Task brief: Could you copy every line from the material below in which "auto" appears?

** Opening Supplied information block **

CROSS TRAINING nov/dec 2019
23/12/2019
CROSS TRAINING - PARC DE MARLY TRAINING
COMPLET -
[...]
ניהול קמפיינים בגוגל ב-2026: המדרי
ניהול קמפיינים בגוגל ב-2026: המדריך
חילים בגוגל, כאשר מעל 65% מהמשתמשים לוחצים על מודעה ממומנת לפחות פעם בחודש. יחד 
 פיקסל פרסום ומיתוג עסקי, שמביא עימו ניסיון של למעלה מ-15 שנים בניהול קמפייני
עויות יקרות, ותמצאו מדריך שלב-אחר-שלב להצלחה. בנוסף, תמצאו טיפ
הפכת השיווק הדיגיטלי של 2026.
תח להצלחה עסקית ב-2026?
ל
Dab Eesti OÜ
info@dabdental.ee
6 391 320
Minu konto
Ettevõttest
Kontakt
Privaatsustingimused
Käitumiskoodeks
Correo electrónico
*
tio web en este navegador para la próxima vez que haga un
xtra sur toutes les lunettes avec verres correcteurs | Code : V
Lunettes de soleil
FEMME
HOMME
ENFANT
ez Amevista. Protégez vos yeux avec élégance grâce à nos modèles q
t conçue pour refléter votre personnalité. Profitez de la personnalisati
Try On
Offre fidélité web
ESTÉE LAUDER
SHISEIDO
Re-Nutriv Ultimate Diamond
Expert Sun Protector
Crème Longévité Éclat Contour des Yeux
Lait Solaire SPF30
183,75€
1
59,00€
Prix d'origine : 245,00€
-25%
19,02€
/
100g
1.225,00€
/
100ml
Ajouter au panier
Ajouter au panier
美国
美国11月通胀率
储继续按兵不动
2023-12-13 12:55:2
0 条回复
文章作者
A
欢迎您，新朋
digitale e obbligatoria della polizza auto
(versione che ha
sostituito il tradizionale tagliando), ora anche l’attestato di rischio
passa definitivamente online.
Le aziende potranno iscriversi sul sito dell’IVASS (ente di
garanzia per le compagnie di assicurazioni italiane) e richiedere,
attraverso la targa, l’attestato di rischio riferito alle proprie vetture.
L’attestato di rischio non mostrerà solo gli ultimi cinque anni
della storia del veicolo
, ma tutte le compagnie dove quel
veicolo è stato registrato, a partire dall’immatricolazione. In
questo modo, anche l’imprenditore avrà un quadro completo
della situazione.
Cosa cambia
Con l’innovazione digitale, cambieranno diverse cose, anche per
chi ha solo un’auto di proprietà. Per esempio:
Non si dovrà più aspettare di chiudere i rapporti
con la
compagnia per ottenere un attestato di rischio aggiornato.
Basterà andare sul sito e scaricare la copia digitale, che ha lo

** Closing Supplied information block **

Expected output:
digitale e obbligatoria della polizza auto
chi ha solo un’auto di proprietà. Per esempio:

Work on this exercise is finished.